Occupons-nous de leur présent!

«Pourquoi ne pas laisser les établissements (tous n’ont pas de grands espaces intérieurs ou extérieurs) organiser leurs propres événements de la même façon qu’ils ont réussi à maintenir nos adolescents dans un environnement sécuritaire tout au long de l’année?» se demande l'autrice.
Photo: Maja Mitrovic Getty Images «Pourquoi ne pas laisser les établissements (tous n’ont pas de grands espaces intérieurs ou extérieurs) organiser leurs propres événements de la même façon qu’ils ont réussi à maintenir nos adolescents dans un environnement sécuritaire tout au long de l’année?» se demande l'autrice.

Je suis maman d’une belle adolescente de 16 ans en cinquième secondaire à Montréal.

Elle vient d’apprendre comme le reste de sa cohorte que non seulement, elle ne pourra pas participer à son bal de finissants comme elle avait pu en rêver un nombre incalculable de fois durant toute sa scolarité, mais qu’en plus, elle ne pourra pas partager avec ses parents, ses amis et les parents de ceux-ci le moment signifiant de la remise des diplômes.

Je suis maman d’une belle adolescente de 16 ans qui, depuis le début de la pandémie, a composé tant bien que mal avec les nombreuses directives sanitaires qui ont jalonné son parcours scolaire, lesquelles ont bien souvent pris la forme de restrictions sanitaires. Elle les a pourtant suivies, même si elle ne parvenait pas tout le temps à mettre du sens derrière celles-ci.
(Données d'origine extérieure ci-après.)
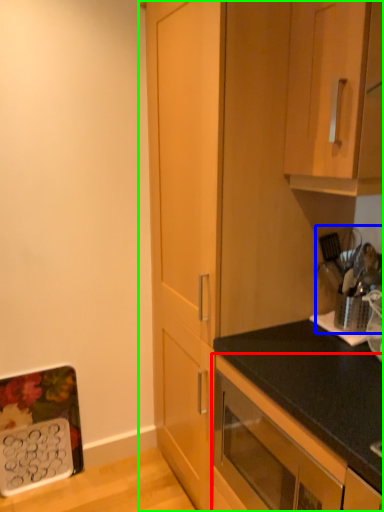 Question: Which is farther away from cabinetry (highlighted by a red box)? appliance (highlighted by a blue box) or cabinetry (highlighted by a green box)?

Choices:
 (A) appliance
 (B) cabinetry

Answer: (A)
Elle les a suivies en pensant à elle, mais surtout à nous, ses parents, et à celles et ceux un peu plus âgés qu’elle respecte, car oui, elle a ce sens-là des autres, tout comme ses amis.

Je suis maman d’une belle adolescente de 16 ans qui a continué de travailler fort à l’école même si la motivation n’était pas toujours au rendez-vous et qui s’est impliquée dans différents comités, souvent de façon virtuelle, pour « changer le monde » un petit pas à la fois.

Je suis maman d’une belle adolescente de 16 ans qui, malgré la force que lui confère son âge, a eu des hauts et des bas durant cette dernière année. Elle a aimé, elle a ri, oui, mais elle a beaucoup pleuré. Elle a pourtant continué d’avancer, tout simplement. Elle a partagé tous ces moments avec ses amis, et jamais ils ne se sont plaints, quoi que l’on puisse dire ou lire çà et là.

Je suis maman d’une belle adolescente de 16 ans et je ne comprends pas, tout comme elle, pourquoi elle n’aurait pas droit, avec ses amis, à une graduation digne et largement méritée. Ils méritent toutes et tous de pouvoir fêter ce passage tant attendu et significatif avec leurs parents et leurs enseignants.

Elle a la chance d’être dans un collège dans lequel l’équipe a imaginé de multiples scénarios pour faire vivre à leurs finissants une remise de diplômes sécuritaire avec les parents.

Alors, pourquoi ne pas laisser les établissements (tous n’ont pas de grands espaces intérieurs ou extérieurs) organiser leurs propres événements de la même façon qu’ils ont réussi à maintenir nos adolescents dans un environnement sécuritaire tout au long de l’année ? Pourquoi ne pourraient-ils avoir la possibilité de préparer un moment inoubliable à l’extérieur du collège s’ils le peuvent ? Pourquoi leur avoir fait confiance toute l’année et pas pour ces derniers instants ?

Je ne suis certainement pas le seul parent à me poser ce genre de questions et à me demander ce qu’il est possible de faire pour que nos adolescents puissent mettre un terme, de façon joyeuse, à cette année si particulière et tourner la page comme il se doit, pour entamer un nouveau chapitre de leur vie.

Je suis maman d’une belle adolescente de 16 ans qui est revenue en pleurant après cette annonce, et je n’ai pas pu m’empêcher de verser quelques larmes qui peuvent paraître bien futiles par les temps qui courent, mais qui sont bien réelles.